_Task instructions_
Transcribe the lines of the records starting with the one that has "Mask anything matching" in it and ending with the last, and transcribe nothing else.

*** Opening of Entries provided ***

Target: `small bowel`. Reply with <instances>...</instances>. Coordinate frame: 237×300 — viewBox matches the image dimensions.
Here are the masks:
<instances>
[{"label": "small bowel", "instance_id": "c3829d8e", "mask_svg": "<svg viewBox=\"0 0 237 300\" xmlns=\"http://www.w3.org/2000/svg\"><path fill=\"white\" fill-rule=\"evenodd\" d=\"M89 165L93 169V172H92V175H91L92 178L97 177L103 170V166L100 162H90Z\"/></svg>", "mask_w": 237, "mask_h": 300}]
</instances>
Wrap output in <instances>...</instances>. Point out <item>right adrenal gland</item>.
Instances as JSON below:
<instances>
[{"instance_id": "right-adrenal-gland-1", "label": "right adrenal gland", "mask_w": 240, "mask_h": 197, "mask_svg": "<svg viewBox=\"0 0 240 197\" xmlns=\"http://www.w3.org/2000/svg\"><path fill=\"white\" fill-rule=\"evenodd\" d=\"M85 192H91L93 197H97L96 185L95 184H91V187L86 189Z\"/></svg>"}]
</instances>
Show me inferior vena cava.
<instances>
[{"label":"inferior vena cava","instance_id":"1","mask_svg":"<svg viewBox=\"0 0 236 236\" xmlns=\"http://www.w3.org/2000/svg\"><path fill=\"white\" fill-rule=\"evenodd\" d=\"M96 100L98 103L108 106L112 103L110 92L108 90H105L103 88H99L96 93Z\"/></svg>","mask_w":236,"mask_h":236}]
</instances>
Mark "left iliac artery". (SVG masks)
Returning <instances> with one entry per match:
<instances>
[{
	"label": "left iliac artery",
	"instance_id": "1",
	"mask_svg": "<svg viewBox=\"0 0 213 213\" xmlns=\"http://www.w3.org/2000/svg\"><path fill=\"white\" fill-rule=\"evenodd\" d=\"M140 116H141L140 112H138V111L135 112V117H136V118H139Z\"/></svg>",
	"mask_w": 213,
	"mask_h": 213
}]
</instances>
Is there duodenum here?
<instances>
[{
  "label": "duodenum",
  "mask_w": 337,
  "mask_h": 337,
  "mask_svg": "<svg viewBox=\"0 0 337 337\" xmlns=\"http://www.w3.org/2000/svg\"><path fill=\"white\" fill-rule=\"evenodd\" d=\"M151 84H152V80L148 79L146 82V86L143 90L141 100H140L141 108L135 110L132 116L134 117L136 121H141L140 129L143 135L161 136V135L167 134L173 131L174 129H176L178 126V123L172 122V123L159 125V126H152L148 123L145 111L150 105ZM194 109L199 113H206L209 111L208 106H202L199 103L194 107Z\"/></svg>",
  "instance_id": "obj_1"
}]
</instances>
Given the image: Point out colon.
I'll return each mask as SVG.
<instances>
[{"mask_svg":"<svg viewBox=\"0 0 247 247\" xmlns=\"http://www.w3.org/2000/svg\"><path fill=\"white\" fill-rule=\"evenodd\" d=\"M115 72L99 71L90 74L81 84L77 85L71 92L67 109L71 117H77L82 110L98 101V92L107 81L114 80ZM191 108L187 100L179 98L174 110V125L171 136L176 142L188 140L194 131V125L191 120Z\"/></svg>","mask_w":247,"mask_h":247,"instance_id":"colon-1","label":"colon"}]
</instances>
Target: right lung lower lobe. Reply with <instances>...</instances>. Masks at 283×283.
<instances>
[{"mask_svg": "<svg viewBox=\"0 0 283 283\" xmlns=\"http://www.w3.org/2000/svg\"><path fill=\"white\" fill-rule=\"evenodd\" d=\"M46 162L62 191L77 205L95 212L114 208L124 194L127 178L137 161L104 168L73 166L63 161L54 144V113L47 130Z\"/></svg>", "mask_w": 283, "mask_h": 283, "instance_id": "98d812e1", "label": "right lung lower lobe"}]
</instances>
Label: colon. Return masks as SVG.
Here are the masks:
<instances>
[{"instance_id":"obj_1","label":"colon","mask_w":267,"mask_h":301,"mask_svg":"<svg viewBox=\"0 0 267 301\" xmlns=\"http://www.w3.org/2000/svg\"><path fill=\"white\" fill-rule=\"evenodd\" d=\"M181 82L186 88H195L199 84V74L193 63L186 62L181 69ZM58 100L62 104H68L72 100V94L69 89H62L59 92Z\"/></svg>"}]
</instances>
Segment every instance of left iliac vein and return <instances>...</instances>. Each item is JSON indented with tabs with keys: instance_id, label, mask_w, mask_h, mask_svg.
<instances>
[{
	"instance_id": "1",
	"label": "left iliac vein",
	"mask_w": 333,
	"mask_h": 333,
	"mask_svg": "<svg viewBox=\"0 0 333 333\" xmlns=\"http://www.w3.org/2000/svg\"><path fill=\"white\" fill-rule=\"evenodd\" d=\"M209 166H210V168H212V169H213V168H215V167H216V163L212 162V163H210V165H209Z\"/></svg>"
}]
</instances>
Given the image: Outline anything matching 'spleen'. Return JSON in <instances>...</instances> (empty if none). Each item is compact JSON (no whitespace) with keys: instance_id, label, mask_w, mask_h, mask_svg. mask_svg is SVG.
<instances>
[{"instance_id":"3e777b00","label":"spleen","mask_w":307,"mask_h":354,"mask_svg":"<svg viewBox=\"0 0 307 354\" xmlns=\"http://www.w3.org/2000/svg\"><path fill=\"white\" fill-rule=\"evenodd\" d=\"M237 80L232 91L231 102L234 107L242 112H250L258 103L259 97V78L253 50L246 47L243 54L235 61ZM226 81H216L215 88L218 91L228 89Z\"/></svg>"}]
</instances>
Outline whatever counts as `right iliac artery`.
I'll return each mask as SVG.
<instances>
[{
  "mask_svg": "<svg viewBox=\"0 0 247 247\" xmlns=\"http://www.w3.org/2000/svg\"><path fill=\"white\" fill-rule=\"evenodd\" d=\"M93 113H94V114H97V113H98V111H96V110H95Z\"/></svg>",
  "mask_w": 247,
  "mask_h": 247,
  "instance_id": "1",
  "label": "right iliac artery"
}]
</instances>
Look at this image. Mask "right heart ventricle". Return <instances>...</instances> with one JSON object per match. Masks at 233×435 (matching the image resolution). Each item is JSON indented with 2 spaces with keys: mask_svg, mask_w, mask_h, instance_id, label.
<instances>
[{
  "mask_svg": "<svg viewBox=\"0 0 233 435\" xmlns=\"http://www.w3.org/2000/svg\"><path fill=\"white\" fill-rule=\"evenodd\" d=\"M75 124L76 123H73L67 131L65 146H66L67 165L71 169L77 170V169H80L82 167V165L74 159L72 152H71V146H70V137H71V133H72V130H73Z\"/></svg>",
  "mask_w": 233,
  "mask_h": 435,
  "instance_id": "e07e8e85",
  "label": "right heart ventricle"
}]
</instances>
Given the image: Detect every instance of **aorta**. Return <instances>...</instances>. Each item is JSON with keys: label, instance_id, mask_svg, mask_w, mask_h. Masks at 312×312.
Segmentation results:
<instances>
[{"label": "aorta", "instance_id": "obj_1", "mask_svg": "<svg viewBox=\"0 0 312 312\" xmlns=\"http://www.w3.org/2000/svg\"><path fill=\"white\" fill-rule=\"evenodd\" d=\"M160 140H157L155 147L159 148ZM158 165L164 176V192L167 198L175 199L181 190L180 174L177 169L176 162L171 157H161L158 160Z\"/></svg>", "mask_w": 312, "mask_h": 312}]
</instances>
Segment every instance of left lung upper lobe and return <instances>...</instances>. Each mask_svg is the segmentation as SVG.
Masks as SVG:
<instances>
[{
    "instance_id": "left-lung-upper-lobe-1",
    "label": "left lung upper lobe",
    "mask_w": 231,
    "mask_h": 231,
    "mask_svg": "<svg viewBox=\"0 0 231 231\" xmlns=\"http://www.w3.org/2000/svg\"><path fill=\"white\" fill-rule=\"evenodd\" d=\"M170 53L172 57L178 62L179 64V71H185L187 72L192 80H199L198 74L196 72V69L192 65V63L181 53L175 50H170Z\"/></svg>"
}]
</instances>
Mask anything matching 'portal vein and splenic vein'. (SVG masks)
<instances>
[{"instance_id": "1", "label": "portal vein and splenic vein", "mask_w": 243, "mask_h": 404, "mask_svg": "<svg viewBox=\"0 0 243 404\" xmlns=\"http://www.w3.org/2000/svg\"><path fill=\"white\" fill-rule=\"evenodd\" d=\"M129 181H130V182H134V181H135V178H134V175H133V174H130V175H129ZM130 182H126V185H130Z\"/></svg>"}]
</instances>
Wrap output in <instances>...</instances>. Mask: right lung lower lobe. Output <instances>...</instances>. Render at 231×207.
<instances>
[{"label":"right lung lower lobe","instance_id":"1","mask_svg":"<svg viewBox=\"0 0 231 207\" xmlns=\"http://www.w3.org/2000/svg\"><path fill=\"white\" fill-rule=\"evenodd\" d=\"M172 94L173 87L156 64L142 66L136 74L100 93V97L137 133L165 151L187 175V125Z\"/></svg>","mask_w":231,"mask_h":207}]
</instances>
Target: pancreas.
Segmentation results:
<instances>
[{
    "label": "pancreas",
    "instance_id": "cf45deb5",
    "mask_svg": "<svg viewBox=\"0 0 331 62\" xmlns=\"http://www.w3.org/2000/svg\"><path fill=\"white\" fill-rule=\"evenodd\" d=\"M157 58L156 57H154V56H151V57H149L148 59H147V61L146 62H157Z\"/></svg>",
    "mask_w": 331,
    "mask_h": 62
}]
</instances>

*** Close of Entries provided ***

_Answer space_
Mask anything matching 'portal vein and splenic vein'. (SVG masks)
<instances>
[{"instance_id": "1", "label": "portal vein and splenic vein", "mask_w": 243, "mask_h": 404, "mask_svg": "<svg viewBox=\"0 0 243 404\" xmlns=\"http://www.w3.org/2000/svg\"><path fill=\"white\" fill-rule=\"evenodd\" d=\"M129 181H130V182H134V181H135V178H134V175H133V174H130V175H129ZM130 182H126V185H130Z\"/></svg>"}]
</instances>
Wrap output in <instances>...</instances>. Mask: right lung lower lobe. Output <instances>...</instances>. Render at 231×207.
<instances>
[{"label":"right lung lower lobe","instance_id":"1","mask_svg":"<svg viewBox=\"0 0 231 207\" xmlns=\"http://www.w3.org/2000/svg\"><path fill=\"white\" fill-rule=\"evenodd\" d=\"M172 94L173 87L156 64L142 66L136 74L100 93V97L137 133L165 151L187 175V125Z\"/></svg>","mask_w":231,"mask_h":207}]
</instances>
Target: pancreas.
Segmentation results:
<instances>
[{
    "label": "pancreas",
    "instance_id": "cf45deb5",
    "mask_svg": "<svg viewBox=\"0 0 331 62\" xmlns=\"http://www.w3.org/2000/svg\"><path fill=\"white\" fill-rule=\"evenodd\" d=\"M157 58L156 57H154V56H151V57H149L148 59H147V61L146 62H157Z\"/></svg>",
    "mask_w": 331,
    "mask_h": 62
}]
</instances>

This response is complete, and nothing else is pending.